As they traveled along the terraced vegetable slopes, Atreus soon found himself looking out over the edge of the basin, to where it dropped away into greater Langdarma The valley was even more vast than he remembered, so wide that the other side was obscured in haze, and so deep that he could see no bottom, only the far wall plunging ever downward. The impossibility of finding the Fountain of infinite Grace in such an immense place struck him heavily. Yago and Rishi had spent nearly a ten-day searching just the upper basin, and it could not have been a thousandth the size of the main valley.

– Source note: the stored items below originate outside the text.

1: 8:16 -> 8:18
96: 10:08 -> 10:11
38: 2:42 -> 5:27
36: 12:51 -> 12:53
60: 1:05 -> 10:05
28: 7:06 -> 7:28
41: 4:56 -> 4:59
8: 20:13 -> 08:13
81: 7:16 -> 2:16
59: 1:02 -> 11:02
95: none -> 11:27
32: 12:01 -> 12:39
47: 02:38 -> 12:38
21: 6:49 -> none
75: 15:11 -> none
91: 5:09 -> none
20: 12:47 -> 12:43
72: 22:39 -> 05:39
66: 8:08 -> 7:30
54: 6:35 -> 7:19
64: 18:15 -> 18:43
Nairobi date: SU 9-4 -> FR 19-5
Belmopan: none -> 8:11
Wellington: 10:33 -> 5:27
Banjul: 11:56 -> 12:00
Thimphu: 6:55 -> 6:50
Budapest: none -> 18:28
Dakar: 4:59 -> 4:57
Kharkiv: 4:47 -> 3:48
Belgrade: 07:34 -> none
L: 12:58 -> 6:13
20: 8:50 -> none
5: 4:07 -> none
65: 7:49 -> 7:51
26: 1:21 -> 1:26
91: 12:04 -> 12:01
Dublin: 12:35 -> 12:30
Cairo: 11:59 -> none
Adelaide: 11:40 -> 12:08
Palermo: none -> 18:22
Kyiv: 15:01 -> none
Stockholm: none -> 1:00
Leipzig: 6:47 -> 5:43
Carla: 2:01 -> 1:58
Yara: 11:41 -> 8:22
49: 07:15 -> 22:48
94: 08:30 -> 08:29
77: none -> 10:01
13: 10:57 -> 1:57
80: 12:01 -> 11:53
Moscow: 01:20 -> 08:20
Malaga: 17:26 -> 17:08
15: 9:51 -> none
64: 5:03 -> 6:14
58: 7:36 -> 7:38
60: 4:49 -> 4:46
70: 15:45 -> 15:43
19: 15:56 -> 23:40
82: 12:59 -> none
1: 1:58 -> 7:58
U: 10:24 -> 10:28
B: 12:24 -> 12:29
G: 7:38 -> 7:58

Clearly, he would need Seema's help to find the fountain, but he did not dare ask. The secret loomed over their relationship as heavy and foreboding as the ice-blue sky, an unspoken conflict they both feared to address. Atreus had asked many times whether there was not some way to change his external appearance, and Seema had always sidestepped the question, invariably changing the subject to his perception of himself. He could feel her holding back, trying desperately to avoid lying to him as she had lied about Langdarma, yet determined to keep from him some confidence she held even more dear than the valley's existence. As for Atreus, he felt burdened with guilt, like a thief who insinuates himself into a rich man's house in order to rob him blind. He did not see how Langdarma would be harmed by taking a single vial of water from the Fountain of Infinite Grace, yet he did not dare broach the subject for fear that the mere asking would somehow make his task impossible.

The trail entered the woods again and continued forward over the brink of the basin, but Seema turned up a side path and began to lead them uphill. The slope grew steadily steeper as they went. Soon, they were zigzagging up a series of switchbacks, creeping across craggy outcroppings and stealing glimpses down into the main valley. In many ways, it was a larger version of the upper basin, with a little less forest, a lot more barley field, and a broad blue river snaking down the center. At the far end, the valley gradually narrowed to a shadowy black gorge and disappeared into a wall of ice-capped mountains.